How he’d touched his tongue to a drop and swallowed it.

“I am the devourer of worlds,” he said, and they rolled around their nest, licking up globes.

That was a while ago. They’re older now.

Aleys bends her head to the page. This time, she skims the Latin first. She almost can’t say the words. They turn her liquid inside. When she speaks, her voice is hoarse. “His fruit is sweet to my taste.” She stops. She can’t look up or she’ll lose her balance. Does he feel it, too?

The leaves stir. She thinks, God has written this for us, God has made this orchard, has set us in this tree, has placed these words of his passion on our lips. Surely, he means us to fly.

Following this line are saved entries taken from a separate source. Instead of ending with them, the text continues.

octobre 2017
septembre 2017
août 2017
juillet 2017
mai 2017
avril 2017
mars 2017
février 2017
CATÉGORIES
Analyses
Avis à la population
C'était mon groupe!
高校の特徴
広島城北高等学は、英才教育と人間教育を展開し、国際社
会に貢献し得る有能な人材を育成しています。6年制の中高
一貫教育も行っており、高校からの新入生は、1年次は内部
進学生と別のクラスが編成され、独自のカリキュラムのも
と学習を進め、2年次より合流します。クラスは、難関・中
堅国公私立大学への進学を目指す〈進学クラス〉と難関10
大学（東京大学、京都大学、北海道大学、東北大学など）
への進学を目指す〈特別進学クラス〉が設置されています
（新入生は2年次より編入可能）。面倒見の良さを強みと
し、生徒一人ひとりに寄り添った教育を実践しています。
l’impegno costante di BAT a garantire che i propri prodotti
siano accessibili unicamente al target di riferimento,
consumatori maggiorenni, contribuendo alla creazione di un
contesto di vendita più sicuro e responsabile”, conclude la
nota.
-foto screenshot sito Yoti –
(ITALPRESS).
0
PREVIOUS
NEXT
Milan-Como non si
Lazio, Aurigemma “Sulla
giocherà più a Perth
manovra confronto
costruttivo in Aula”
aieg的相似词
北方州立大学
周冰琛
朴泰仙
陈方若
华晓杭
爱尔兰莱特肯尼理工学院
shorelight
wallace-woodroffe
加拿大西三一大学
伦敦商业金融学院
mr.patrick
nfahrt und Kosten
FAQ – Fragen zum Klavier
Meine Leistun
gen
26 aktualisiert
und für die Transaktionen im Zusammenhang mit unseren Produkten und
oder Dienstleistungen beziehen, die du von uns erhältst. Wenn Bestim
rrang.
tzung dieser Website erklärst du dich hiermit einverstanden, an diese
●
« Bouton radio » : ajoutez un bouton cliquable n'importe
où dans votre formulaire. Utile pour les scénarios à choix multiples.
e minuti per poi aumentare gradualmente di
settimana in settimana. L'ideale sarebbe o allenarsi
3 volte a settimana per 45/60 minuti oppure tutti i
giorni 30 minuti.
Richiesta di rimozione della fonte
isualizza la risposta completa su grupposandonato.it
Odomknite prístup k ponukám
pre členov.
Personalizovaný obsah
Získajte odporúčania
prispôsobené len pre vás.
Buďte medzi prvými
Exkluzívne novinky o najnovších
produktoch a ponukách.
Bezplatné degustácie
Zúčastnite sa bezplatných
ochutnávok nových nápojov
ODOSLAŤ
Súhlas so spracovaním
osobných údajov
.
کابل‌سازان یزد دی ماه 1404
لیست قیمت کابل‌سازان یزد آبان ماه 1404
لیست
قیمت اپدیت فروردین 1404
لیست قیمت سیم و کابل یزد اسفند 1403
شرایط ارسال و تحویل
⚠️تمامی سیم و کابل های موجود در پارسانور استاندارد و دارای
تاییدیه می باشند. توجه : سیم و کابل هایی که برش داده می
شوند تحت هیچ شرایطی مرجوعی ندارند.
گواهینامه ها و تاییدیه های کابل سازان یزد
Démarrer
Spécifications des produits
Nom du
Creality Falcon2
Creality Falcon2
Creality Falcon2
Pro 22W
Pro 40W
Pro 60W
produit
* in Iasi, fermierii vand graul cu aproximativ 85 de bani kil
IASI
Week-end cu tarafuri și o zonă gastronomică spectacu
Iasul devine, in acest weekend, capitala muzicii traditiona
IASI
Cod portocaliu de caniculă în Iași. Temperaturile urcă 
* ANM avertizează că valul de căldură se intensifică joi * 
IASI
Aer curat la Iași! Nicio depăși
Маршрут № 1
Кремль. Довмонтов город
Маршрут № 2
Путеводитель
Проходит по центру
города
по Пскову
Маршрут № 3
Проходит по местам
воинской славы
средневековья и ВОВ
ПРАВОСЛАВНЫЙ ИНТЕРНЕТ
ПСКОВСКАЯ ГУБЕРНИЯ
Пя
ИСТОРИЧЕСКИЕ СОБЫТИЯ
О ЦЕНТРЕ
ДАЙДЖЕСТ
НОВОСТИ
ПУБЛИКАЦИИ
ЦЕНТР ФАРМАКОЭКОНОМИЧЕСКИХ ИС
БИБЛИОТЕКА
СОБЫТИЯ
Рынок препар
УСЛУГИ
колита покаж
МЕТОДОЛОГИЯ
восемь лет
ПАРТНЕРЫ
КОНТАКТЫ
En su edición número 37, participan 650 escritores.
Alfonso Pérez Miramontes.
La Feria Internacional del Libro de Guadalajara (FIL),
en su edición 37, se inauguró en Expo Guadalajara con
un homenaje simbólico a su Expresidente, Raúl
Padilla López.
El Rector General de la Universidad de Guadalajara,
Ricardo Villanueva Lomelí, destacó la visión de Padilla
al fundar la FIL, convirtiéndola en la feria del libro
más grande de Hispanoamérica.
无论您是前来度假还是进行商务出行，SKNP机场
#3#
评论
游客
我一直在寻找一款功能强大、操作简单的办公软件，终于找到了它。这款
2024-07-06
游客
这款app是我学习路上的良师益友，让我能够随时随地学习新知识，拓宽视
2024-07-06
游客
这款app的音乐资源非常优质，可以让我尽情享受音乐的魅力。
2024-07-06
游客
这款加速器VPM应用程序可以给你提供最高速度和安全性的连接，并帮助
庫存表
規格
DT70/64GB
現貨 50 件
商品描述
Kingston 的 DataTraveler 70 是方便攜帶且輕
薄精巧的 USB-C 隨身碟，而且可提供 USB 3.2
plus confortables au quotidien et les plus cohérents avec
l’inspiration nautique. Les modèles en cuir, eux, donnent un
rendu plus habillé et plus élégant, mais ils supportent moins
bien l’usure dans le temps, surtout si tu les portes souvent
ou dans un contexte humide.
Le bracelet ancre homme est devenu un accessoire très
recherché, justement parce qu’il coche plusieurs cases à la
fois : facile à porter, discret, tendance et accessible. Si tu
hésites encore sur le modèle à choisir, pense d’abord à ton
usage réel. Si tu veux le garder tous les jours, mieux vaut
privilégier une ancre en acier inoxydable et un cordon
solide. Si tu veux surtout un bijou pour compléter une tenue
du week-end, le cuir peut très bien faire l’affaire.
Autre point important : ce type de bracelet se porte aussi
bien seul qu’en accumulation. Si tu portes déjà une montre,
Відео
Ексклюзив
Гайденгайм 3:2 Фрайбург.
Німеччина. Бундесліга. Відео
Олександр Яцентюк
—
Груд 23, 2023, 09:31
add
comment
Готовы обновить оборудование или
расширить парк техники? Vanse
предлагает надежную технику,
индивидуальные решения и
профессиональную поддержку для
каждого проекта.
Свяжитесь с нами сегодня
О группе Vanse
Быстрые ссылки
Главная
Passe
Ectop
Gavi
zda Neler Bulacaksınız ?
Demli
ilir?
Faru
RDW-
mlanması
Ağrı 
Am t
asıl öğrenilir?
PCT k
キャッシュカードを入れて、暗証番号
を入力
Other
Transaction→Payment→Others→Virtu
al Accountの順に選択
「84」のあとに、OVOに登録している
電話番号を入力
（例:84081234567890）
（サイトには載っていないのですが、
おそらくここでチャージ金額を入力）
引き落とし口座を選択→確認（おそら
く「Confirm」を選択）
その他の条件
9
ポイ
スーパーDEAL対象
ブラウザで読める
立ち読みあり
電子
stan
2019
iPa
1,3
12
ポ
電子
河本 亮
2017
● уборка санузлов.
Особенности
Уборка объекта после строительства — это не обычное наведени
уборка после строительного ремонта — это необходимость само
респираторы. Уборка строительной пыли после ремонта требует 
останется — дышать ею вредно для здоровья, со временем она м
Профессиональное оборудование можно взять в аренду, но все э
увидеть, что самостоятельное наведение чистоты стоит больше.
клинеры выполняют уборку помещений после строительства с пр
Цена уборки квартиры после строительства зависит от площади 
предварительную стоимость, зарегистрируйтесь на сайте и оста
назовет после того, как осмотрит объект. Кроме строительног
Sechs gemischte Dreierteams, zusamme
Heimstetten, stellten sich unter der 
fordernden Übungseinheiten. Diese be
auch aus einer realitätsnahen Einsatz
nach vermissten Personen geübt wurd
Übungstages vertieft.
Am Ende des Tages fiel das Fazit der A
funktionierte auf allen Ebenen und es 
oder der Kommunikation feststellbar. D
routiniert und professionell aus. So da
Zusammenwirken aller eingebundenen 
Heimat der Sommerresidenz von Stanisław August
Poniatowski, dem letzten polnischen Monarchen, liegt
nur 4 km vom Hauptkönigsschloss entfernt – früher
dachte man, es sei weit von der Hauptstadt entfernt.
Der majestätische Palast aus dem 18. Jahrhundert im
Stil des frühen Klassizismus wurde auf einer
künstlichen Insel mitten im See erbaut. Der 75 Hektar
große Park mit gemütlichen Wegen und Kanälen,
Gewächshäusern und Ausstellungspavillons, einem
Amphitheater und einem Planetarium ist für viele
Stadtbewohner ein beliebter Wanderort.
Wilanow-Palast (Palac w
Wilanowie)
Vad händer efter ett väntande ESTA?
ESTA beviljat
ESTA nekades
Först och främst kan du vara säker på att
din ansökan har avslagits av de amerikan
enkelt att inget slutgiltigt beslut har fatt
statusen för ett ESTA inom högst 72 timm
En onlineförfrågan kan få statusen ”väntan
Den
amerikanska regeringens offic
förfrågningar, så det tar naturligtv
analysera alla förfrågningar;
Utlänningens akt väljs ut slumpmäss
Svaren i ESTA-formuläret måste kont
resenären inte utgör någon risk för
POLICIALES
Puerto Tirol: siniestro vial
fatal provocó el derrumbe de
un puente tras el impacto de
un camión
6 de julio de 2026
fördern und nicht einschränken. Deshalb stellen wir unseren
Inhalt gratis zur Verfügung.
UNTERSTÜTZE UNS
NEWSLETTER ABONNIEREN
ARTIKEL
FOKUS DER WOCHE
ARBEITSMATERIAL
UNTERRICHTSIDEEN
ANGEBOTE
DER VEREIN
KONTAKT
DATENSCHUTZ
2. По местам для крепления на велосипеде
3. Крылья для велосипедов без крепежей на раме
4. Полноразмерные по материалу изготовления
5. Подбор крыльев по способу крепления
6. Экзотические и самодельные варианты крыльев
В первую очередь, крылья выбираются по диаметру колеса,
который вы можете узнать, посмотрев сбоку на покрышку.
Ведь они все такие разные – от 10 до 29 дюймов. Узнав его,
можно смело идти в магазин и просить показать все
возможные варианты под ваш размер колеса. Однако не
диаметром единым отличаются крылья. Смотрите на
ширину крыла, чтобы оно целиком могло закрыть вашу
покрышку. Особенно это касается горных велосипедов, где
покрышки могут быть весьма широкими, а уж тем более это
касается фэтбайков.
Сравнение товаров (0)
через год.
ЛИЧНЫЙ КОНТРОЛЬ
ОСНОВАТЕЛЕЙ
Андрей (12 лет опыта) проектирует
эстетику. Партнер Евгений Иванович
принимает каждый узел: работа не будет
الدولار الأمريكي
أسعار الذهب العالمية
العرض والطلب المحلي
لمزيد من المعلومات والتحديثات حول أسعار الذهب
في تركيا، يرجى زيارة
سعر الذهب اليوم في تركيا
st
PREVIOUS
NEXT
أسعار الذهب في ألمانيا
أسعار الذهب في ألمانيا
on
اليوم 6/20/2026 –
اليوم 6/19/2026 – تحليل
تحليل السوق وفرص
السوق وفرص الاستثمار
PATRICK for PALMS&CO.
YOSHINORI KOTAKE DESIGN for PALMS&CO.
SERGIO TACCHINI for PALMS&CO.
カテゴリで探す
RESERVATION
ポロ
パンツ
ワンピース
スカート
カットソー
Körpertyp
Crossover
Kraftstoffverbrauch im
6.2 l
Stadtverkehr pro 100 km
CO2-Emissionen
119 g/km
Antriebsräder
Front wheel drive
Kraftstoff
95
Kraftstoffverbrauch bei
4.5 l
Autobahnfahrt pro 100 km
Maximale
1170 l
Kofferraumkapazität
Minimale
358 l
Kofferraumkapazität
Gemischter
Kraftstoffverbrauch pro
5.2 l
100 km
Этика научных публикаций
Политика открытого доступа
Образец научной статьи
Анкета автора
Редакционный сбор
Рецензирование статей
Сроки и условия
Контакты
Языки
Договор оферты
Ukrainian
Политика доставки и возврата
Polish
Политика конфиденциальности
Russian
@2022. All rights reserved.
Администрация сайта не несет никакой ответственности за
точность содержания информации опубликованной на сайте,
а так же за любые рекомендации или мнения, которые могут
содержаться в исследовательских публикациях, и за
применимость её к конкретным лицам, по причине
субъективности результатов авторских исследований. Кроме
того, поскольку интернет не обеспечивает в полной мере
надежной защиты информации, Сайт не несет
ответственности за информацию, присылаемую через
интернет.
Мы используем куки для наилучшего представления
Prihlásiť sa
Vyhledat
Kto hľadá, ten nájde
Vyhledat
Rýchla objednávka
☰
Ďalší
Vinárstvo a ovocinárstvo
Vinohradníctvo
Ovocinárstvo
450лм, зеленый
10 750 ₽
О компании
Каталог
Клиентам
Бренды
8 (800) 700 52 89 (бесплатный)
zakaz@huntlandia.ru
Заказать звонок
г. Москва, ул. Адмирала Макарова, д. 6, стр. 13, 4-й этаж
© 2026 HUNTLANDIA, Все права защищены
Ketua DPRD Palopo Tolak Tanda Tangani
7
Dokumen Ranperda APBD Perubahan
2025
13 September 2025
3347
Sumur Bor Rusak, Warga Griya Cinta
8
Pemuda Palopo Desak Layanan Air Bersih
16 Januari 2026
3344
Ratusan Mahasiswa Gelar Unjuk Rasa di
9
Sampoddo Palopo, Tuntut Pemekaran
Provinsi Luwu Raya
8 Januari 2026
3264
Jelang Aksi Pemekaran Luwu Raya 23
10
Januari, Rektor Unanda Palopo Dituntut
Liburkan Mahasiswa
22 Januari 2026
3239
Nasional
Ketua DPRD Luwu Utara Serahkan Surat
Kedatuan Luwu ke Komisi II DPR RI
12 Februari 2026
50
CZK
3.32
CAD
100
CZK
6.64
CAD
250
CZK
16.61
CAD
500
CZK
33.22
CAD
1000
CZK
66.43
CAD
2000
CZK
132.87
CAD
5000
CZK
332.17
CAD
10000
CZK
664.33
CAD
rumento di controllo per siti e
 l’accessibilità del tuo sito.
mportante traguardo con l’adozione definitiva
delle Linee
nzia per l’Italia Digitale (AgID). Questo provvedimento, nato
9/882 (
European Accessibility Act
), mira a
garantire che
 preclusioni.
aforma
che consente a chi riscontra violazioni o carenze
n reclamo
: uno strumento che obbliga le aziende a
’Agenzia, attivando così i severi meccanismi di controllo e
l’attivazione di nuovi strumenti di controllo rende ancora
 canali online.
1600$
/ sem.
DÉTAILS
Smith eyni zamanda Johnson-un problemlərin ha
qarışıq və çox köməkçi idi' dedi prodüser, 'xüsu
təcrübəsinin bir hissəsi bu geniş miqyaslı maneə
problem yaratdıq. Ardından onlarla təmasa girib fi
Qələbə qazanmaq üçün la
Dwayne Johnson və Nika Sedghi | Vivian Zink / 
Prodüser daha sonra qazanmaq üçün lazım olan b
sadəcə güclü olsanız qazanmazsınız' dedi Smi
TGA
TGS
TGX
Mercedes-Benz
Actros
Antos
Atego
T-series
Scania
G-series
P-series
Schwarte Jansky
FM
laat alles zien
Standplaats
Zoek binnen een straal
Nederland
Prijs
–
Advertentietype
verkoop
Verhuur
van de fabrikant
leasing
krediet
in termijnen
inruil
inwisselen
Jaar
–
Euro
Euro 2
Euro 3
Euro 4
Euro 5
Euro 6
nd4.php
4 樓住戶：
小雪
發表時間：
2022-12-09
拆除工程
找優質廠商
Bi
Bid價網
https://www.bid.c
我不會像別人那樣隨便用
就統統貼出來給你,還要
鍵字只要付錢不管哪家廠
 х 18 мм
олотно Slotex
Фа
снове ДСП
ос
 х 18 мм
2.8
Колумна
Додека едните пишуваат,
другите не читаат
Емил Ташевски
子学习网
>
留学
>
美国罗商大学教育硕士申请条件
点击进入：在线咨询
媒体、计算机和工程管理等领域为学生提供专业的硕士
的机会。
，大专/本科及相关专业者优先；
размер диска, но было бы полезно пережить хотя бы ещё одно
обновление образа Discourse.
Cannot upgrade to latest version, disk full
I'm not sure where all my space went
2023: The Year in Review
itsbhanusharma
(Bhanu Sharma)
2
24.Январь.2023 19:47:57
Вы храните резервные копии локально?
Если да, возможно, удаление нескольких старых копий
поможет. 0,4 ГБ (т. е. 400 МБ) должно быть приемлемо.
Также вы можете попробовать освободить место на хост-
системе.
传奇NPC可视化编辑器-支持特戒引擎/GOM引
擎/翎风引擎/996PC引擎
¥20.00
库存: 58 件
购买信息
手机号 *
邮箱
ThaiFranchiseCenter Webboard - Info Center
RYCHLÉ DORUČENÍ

Finn reaches up to twist an apple from the branch and holds it out to her. “Sweet like this?” he asks.

Aleys meets his eyes and shakes her head. “No. Like this.” She leans in, parting her lips, thinking of pomegranate. She’s about to taste the ruby fruit.

“Aleys, I can’t.” He can. The pulse in his throat, his heartbeat, says he can. He’s there, right there.

She lets her lips graze his. “Can’t bear the sweetness?”